WORK TO BE COMPLETED :: Every line in the data below that has the word "funéraires" should be returned.

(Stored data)
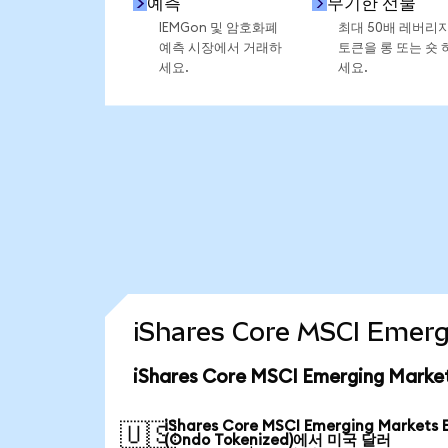
예측
무기한 선물
IEMGon 및 암호화폐
최대 50배 레버리
예측 시장에서 거래하
토큰을 롱 또는 숏 
세요.
세요.
iShares Core MSCI Eme
iShares Core MSCI Emerging Mar
iShares Core MSCI Emerging Markets 
🇺🇸
(Ondo Tokenized)에서 미국 달러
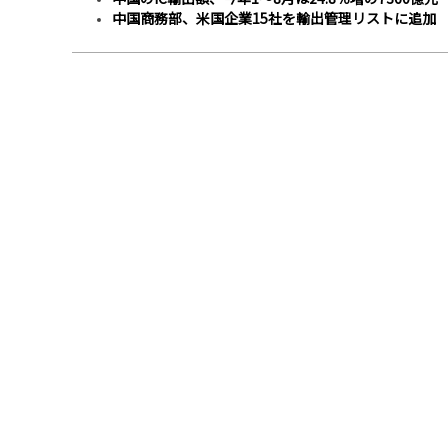
中国商務部、米国企業15社を輸出管理リストに追加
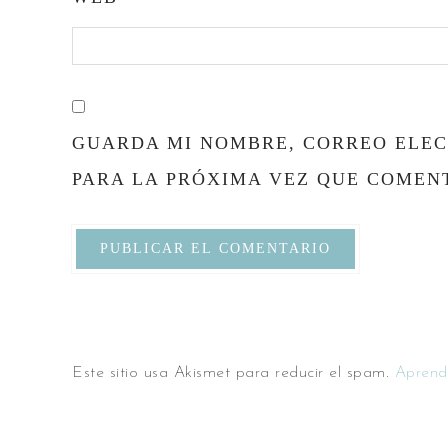
GUARDA MI NOMBRE, CORREO ELEC
PARA LA PRÓXIMA VEZ QUE COMEN
Este sitio usa Akismet para reducir el spam.
Aprend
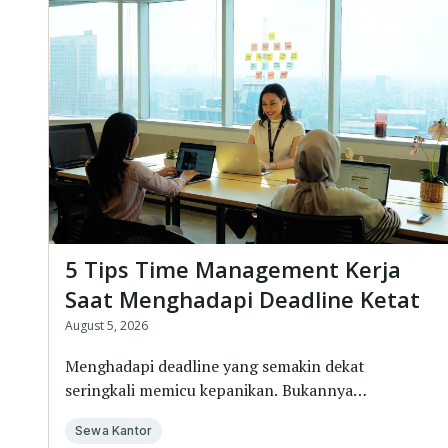
5 Tips Time Management Kerja
Saat Menghadapi Deadline Ketat
August 5, 2026
Menghadapi deadline yang semakin dekat
seringkali memicu kepanikan. Bukannya
menyelesaikan peker...
Sewa Kantor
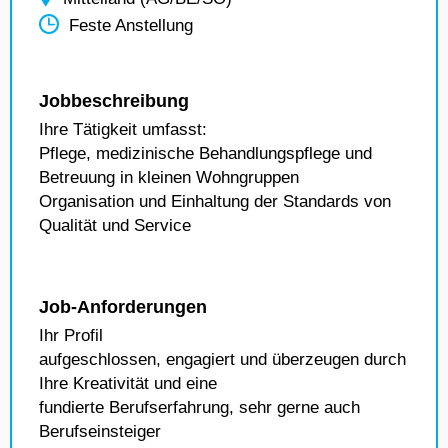
Feste Anstellung
Jobbeschreibung
Ihre Tätigkeit umfasst:
Pflege, medizinische Behandlungspflege und
Betreuung in kleinen Wohngruppen
Organisation und Einhaltung der Standards von
Qualität und Service
Job-Anforderungen
Ihr Profil
aufgeschlossen, engagiert und überzeugen durch
Ihre Kreativität und eine
fundierte Berufserfahrung, sehr gerne auch
Berufseinsteiger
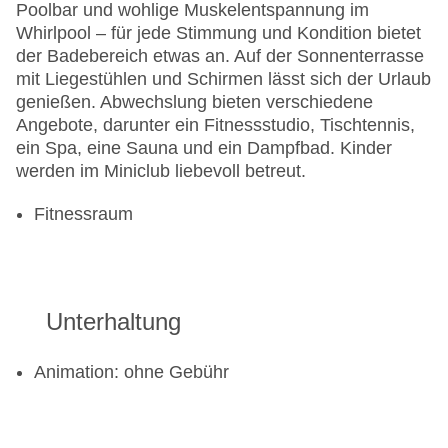
Poolbar und wohlige Muskelentspannung im
Whirlpool – für jede Stimmung und Kondition bietet
der Badebereich etwas an. Auf der Sonnenterrasse
mit Liegestühlen und Schirmen lässt sich der Urlaub
genießen. Abwechslung bieten verschiedene
Angebote, darunter ein Fitnessstudio, Tischtennis,
ein Spa, eine Sauna und ein Dampfbad. Kinder
werden im Miniclub liebevoll betreut.
Fitnessraum
Unterhaltung
Animation: ohne Gebühr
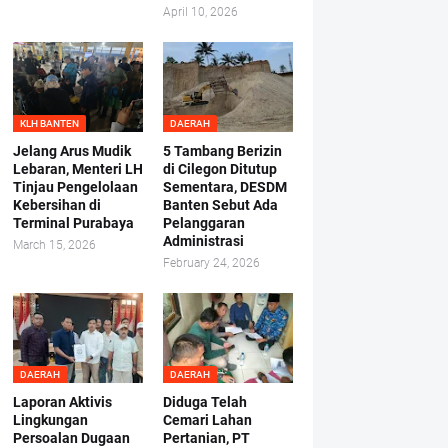
April 10, 2026
KLH BANTEN
DAERAH
Jelang Arus Mudik
5 Tambang Berizin
Lebaran, Menteri LH
di Cilegon Ditutup
Tinjau Pengelolaan
Sementara, DESDM
Kebersihan di
Banten Sebut Ada
Terminal Purabaya
Pelanggaran
Administrasi
March 15, 2026
February 24, 2026
DAERAH
DAERAH
Laporan Aktivis
Diduga Telah
Lingkungan
Cemari Lahan
Persoalan Dugaan
Pertanian, PT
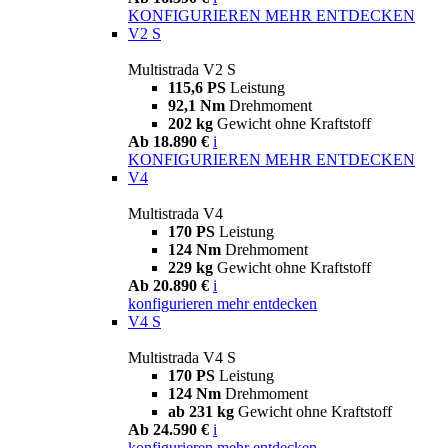
KONFIGURIEREN
MEHR ENTDECKEN
V2 S
Multistrada V2 S
115,6 PS
Leistung
92,1 Nm
Drehmoment
202 kg
Gewicht ohne Kraftstoff
Ab 18.890 €
i
KONFIGURIEREN
MEHR ENTDECKEN
V4
Multistrada V4
170 PS
Leistung
124 Nm
Drehmoment
229 kg
Gewicht ohne Kraftstoff
Ab 20.890 €
i
konfigurieren
mehr entdecken
V4 S
Multistrada V4 S
170 PS
Leistung
124 Nm
Drehmoment
ab 231 kg
Gewicht ohne Kraftstoff
Ab 24.590 €
i
konfigurieren
mehr entdecken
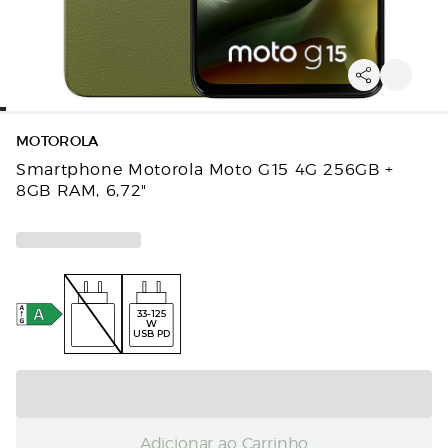
MOTOROLA
Smartphone Motorola Moto G15 4G 256GB +
8GB RAM, 6,72"
33-125
W
USB PD
Adicionar ao Carrinho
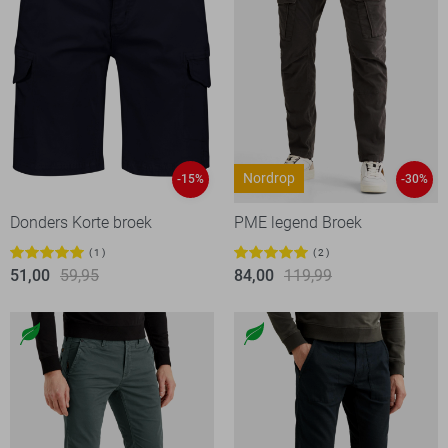
Nordrop
-15%
-30%
Donders Korte broek
PME legend Broek
1
2
51,00
59,95
84,00
119,99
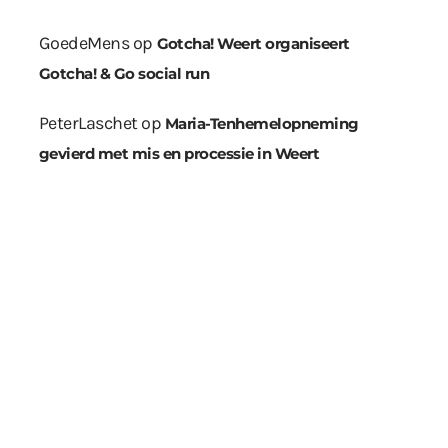
GoedeMens
op
Gotcha! Weert organiseert
Gotcha! & Go social run
PeterLaschet
op
Maria-Tenhemelopneming
gevierd met mis en processie in Weert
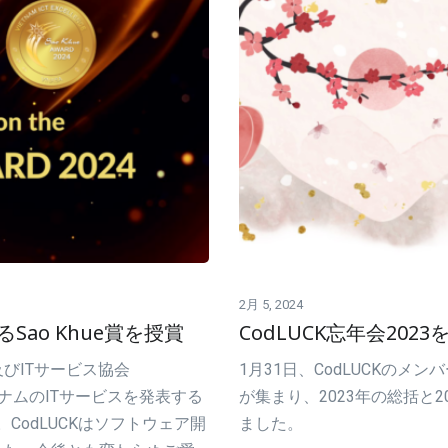
2月 5, 2024
Sao Khue賞を授賞
CodLUCK忘年会202
及びITサービス協会
1月31日、CodLUCKのメン
トナムのITサービスを発表する
が集まり、2023年の総括と
た。CodLUCKはソフトウェア開
ました。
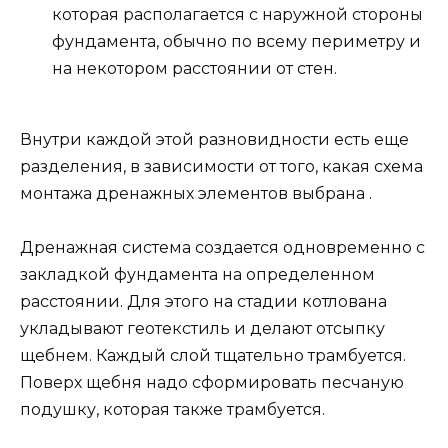
которая располагается с наружной стороны
фундамента, обычно по всему периметру и
на некотором расстоянии от стен.
Внутри каждой этой разновидности есть еще
разделения, в зависимости от того, какая схема
монтажа дренажных элементов выбрана .
Дренажная система создается одновременно с
закладкой фундамента на определенном
расстоянии. Для этого на стадии котлована
укладывают геотекстиль и делают отсыпку
щебнем. Каждый слой тщательно трамбуется.
Поверх щебня надо сформировать песчаную
подушку, которая также трамбуется.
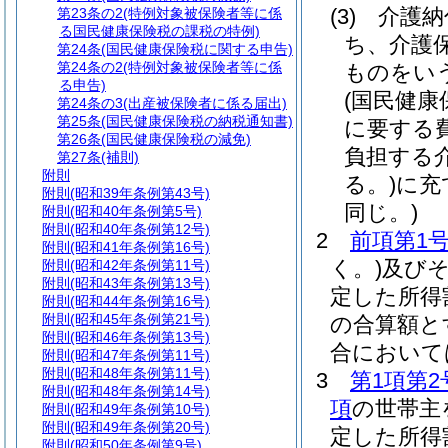
(3)
介護納
第23条の2
(特例対象被保険者等に係
る国民健康保険税の課税の特例)
ち、介護
第24条
(国民健康保険税に関する申告)
第24条の2
(特例対象被保険者等に係
ものをい
る申告)
(国民健
第24条の3
(出産被保険者に係る届出)
第25条
(国民健康保険税の納税通知書)
に要する
第26条
(国民健康保険税の減免)
負担する
第27条
(補則)
附則
る。)
に充
附則
(昭和39年条例第43号)
同じ。)
附則
(昭和40年条例第5号)
附則
(昭和40年条例第12号)
2
前項第1
附則
(昭和41年条例第16号)
く。)
及び
附則
(昭和42年条例第11号)
附則
(昭和43年条例第13号)
定した所得
附則
(昭和44年条例第16号)
附則
(昭和45年条例第21号)
の合算額と
附則
(昭和46年条例第13号)
合においては
附則
(昭和47年条例第11号)
附則
(昭和48年条例第11号)
3
第1項第2
附則
(昭和48年条例第14号)
項
の世帯主
附則
(昭和49年条例第10号)
附則
(昭和49年条例第20号)
定した所得
附則
(昭和50年条例第9号)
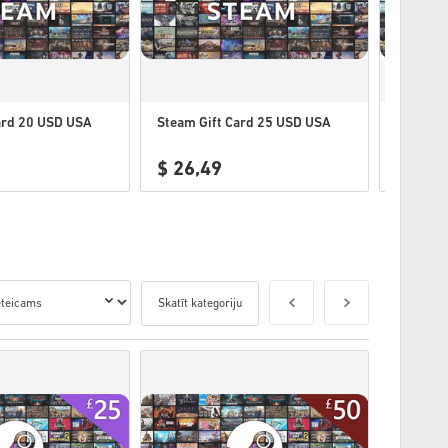
ard 20 USD USA
Steam Gift Card 25 USD USA
Steam G
$ 26,49
$ 30,
Skatīt kategoriju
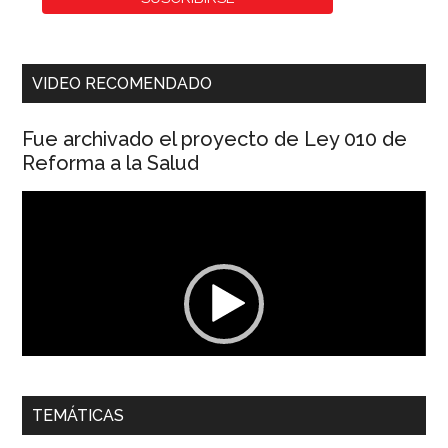
VIDEO RECOMENDADO
Fue archivado el proyecto de Ley 010 de
Reforma a la Salud
Reproductor
de
vídeo
00:00
01:04
TEMÁTICAS
Dra. Carolina Corcho Mejía,
Presidenta Corporación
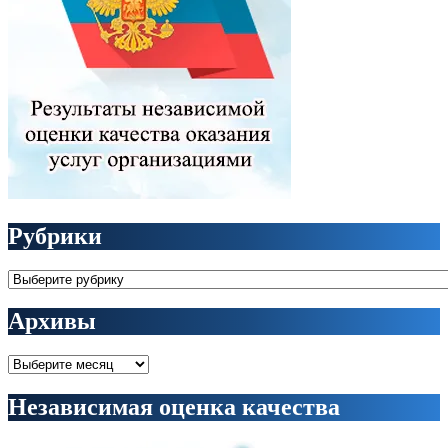
Рубрики
Рубрики
Архивы
Архивы
Независимая оценка качества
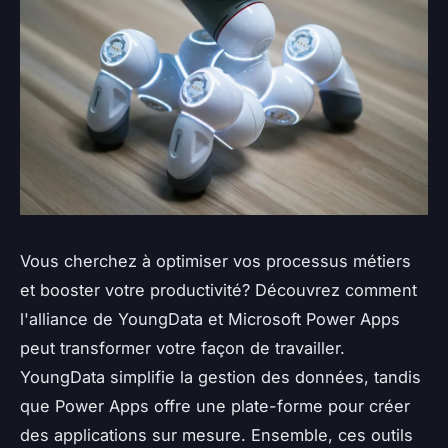
Vous cherchez à optimiser vos processus métiers
et booster votre productivité? Découvrez comment
l'alliance de YoungData et Microsoft Power Apps
peut transformer votre façon de travailler.
YoungData simplifie la gestion des données, tandis
que Power Apps offre une plate-forme pour créer
des applications sur mesure. Ensemble, ces outils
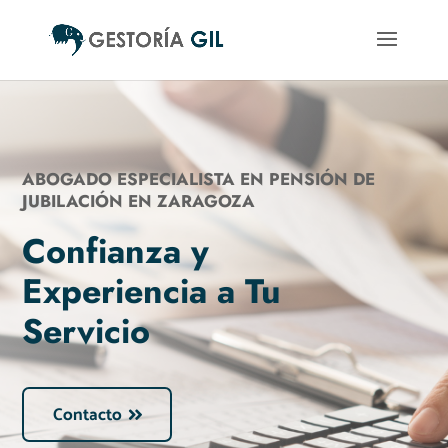
ABOGADO ESPECIALISTA EN PENSIÓN DE
JUBILACIÓN EN ZARAGOZA
Confianza y
Experiencia a Tu
Servicio
Contacto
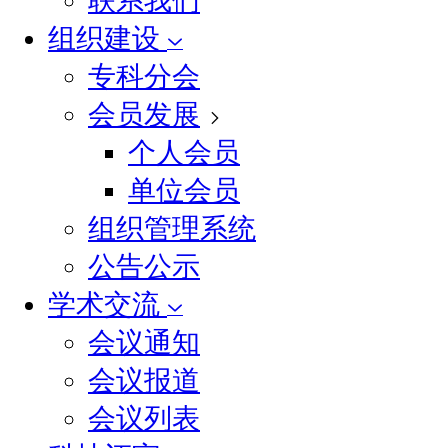
联系我们
组织建设
专科分会
会员发展
个人会员
单位会员
组织管理系统
公告公示
学术交流
会议通知
会议报道
会议列表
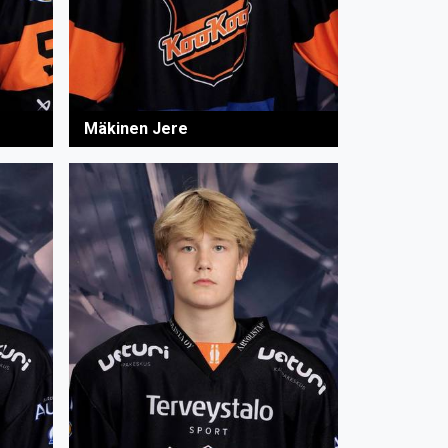
Mäkinen Jere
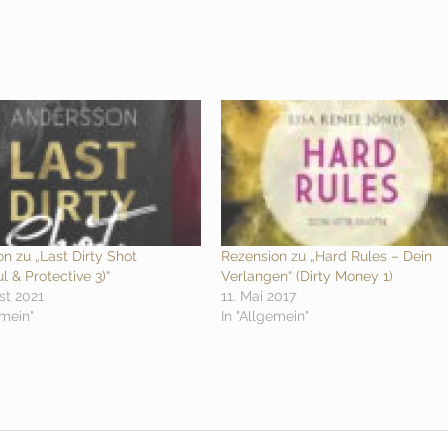
n zu „Last Dirty Shot
Rezension zu „Hard Rules – Dein
l & Protective 3)“
Verlangen“ (Dirty Money 1)
st 2021
11. Mai 2017
emein"
In "Allgemein"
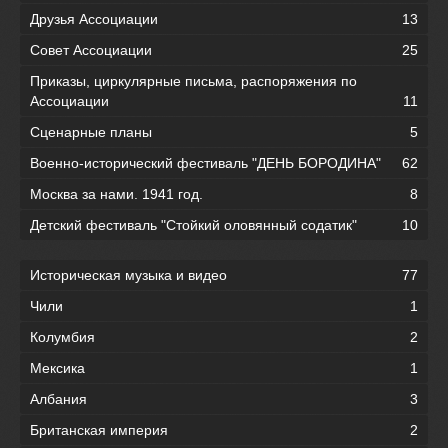
Друзья Ассоциации
13
Совет Ассоциации
25
Приказы, циркулярные письма, распоряжения по
Ассоциации
11
Сценарные планы
5
Военно-исторический фестиваль "ДЕНЬ БОРОДИНА"
62
Москва за нами. 1941 год.
8
Детский фестиваль "Стойкий оловянный содатик"
10
Историческая музыка и видео
77
Чили
1
Колумбия
2
Мексика
1
Албания
3
Британская империя
2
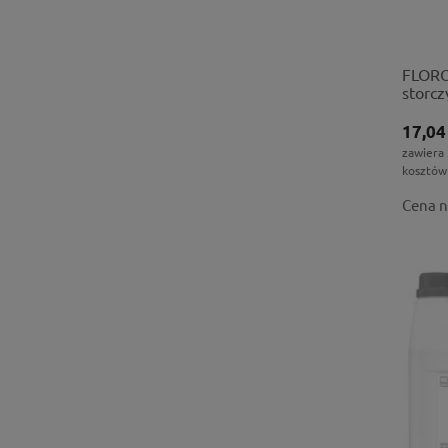
FLORO
storcz
17,04
zawiera
kosztów
Cena n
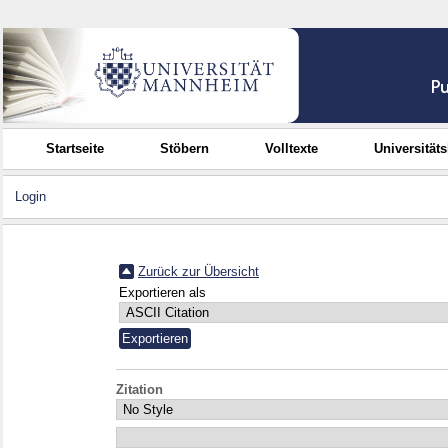
Startseite
Stöbern
Volltexte
Universität
Login
Zurück zur Übersicht
Exportieren als
Zitation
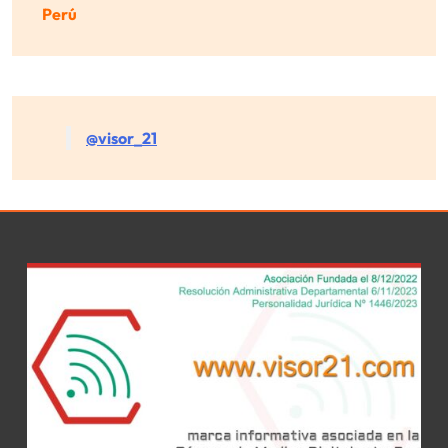
Perú
@visor_21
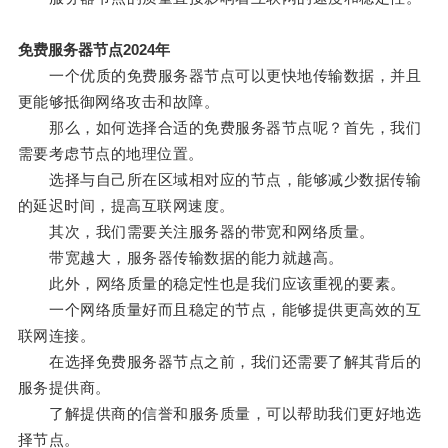
免费服务器节点2024年
一个优质的免费服务器节点可以更快地传输数据，并且
更能够抵御网络攻击和故障。
那么，如何选择合适的免费服务器节点呢？首先，我们
需要考虑节点的地理位置。
选择与自己所在区域相对应的节点，能够减少数据传输
的延迟时间，提高互联网速度。
其次，我们需要关注服务器的带宽和网络质量。
带宽越大，服务器传输数据的能力就越高。
此外，网络质量的稳定性也是我们应该重视的要素。
一个网络质量好而且稳定的节点，能够提供更高效的互
联网连接。
在选择免费服务器节点之前，我们还需要了解其背后的
服务提供商。
了解提供商的信誉和服务质量，可以帮助我们更好地选
择节点。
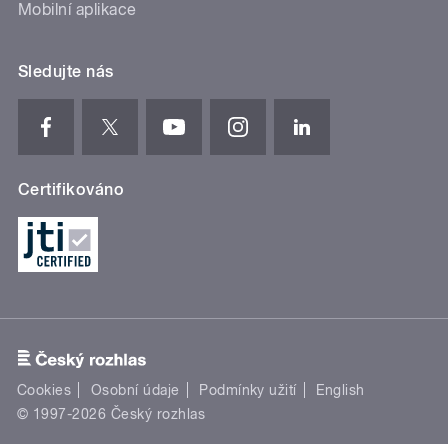
Mobilní aplikace
Sledujte nás
Certifikováno
Cookies
Osobní údaje
Podmínky užití
English
© 1997-2026 Český rozhlas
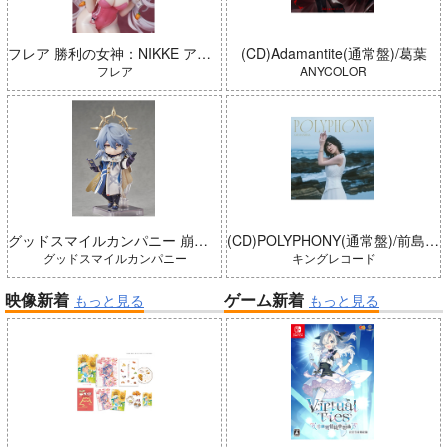
フレア 勝利の女神：NIKKE アリス：ワンダーランドバニー 完成品
(CD)Adamantite(通常盤)/葛葉
フレア
ANYCOLOR
グッドスマイルカンパニー 崩壊：スターレイル ねんどろいどどーる サンデー 完成品
(CD)POLYPHONY(通常盤)/前島亜美
グッドスマイルカンパニー
キングレコード
映像新着
ゲーム新着
もっと見る
もっと見る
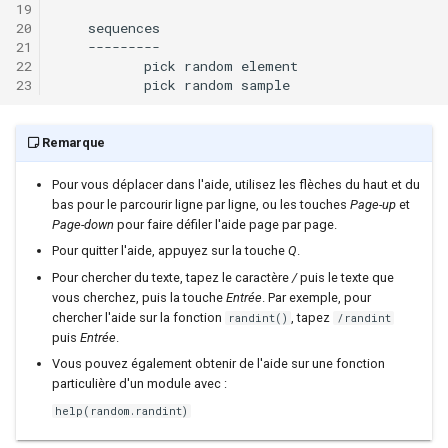
Remarque
Pour vous déplacer dans l'aide, utilisez les flèches du haut et du
bas pour le parcourir ligne par ligne, ou les touches
Page-up
et
Page-down
pour faire défiler l'aide page par page.
Pour quitter l'aide, appuyez sur la touche
Q
.
Pour chercher du texte, tapez le caractère
/
puis le texte que
vous cherchez, puis la touche
Entrée
. Par exemple, pour
chercher l'aide sur la fonction
, tapez
randint()
/randint
puis
Entrée
.
Vous pouvez également obtenir de l'aide sur une fonction
particulière d'un module avec :
help(random.randint)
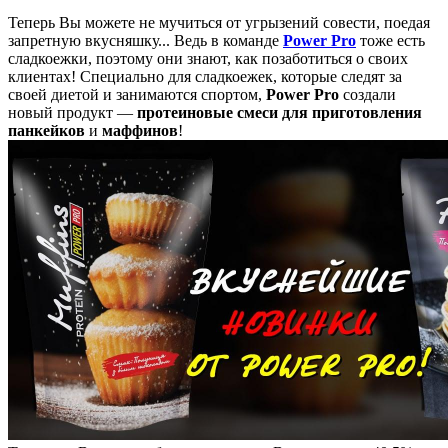
Теперь Вы можете не мучиться от угрызений совести, поедая
запретную вкусняшку... Ведь в команде
Power Pro
тоже есть
сладкоежки, поэтому они знают, как позаботиться о своих
клиентах! Специально для сладкоежек, которые следят за
своей диетой и занимаются спортом,
Power Pro
создали
новый продукт —
протеиновые смеси для приготовления
панкейков
и
маффинов
!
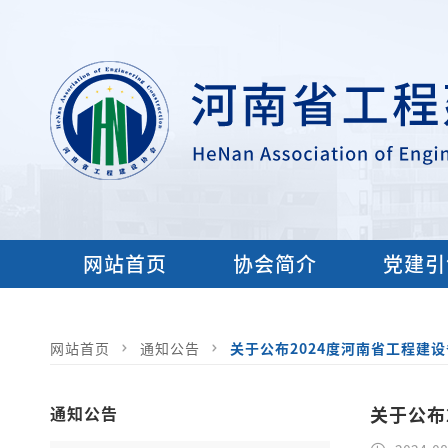
网站首页
协会简介
党建引
网站首页
通知公告
关于公布2024度河南省工程建
通知公告
关于公布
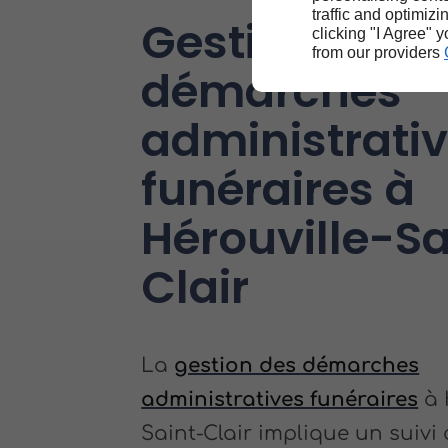
traffic and optimizi
Gestion des
clicking "I Agree" 
from our providers
démarches
administrati
funéraires à
Hérouville-Sa
Clair
La
gestion des démarches
administratives funéraires
à 
Saint-Clair implique un suivi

WRITTEN SOLUTION ::
funéraires à
administratives funéraires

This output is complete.